(INPUT DATA)

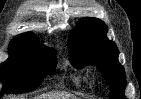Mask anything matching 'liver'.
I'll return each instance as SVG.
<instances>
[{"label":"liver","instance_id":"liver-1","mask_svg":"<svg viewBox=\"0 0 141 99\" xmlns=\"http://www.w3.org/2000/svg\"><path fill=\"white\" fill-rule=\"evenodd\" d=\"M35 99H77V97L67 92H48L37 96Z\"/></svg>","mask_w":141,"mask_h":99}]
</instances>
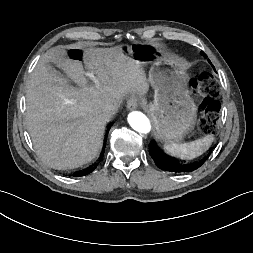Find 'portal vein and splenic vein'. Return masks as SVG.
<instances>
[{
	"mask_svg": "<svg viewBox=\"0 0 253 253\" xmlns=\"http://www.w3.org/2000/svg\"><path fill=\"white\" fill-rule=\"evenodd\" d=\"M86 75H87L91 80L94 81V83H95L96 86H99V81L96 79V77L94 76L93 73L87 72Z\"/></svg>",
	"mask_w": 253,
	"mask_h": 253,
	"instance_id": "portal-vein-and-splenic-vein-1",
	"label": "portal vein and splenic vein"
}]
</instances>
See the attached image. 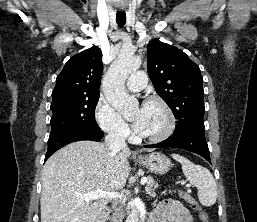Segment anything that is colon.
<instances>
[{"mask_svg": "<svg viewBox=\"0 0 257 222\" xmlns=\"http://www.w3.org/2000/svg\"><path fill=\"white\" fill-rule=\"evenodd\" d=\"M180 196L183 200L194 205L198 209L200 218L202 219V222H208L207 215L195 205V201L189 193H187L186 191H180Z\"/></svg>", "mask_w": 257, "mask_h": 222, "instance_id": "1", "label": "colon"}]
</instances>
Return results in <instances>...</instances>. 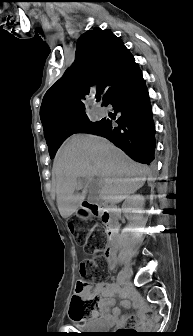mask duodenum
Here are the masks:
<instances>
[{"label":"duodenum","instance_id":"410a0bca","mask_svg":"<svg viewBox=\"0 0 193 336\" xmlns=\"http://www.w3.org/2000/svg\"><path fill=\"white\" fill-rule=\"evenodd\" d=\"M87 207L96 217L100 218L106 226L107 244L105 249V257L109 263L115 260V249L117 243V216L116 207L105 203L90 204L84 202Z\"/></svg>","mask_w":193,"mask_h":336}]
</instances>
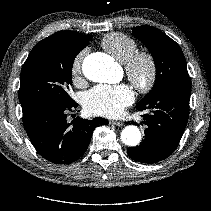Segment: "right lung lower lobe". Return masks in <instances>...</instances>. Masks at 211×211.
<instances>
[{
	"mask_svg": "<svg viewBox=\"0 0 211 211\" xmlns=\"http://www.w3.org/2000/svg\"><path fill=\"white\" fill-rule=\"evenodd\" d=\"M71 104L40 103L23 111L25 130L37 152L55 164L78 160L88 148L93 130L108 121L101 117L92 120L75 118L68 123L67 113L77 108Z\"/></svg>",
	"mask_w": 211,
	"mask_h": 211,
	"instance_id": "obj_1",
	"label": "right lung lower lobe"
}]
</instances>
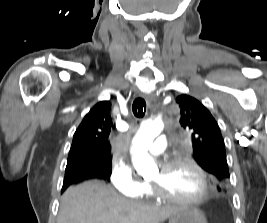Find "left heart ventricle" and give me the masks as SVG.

(End INPUT DATA)
(INPUT DATA)

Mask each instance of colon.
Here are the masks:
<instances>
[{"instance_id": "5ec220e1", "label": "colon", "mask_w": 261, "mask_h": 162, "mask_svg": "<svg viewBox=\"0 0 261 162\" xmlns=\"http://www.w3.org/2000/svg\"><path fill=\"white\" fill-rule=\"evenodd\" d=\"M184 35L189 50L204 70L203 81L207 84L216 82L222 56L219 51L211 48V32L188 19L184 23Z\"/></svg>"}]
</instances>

(End INPUT DATA)

ASSIGNMENT –
In the data above, the stretch from the line with "Masks at 211×211." through the line with "the masks as SVG." is to be returned exactly, minus any pictures.

SOLUTION –
Segment: "right lung lower lobe". Return masks in <instances>...</instances>. Masks at 211×211.
<instances>
[{
	"mask_svg": "<svg viewBox=\"0 0 211 211\" xmlns=\"http://www.w3.org/2000/svg\"><path fill=\"white\" fill-rule=\"evenodd\" d=\"M71 104L40 103L23 111L25 130L37 152L55 164L78 160L88 148L93 130L108 121L101 117L92 120L75 118L68 123L67 113L77 108Z\"/></svg>",
	"mask_w": 211,
	"mask_h": 211,
	"instance_id": "obj_1",
	"label": "right lung lower lobe"
}]
</instances>
Find "left heart ventricle" and give me the masks as SVG.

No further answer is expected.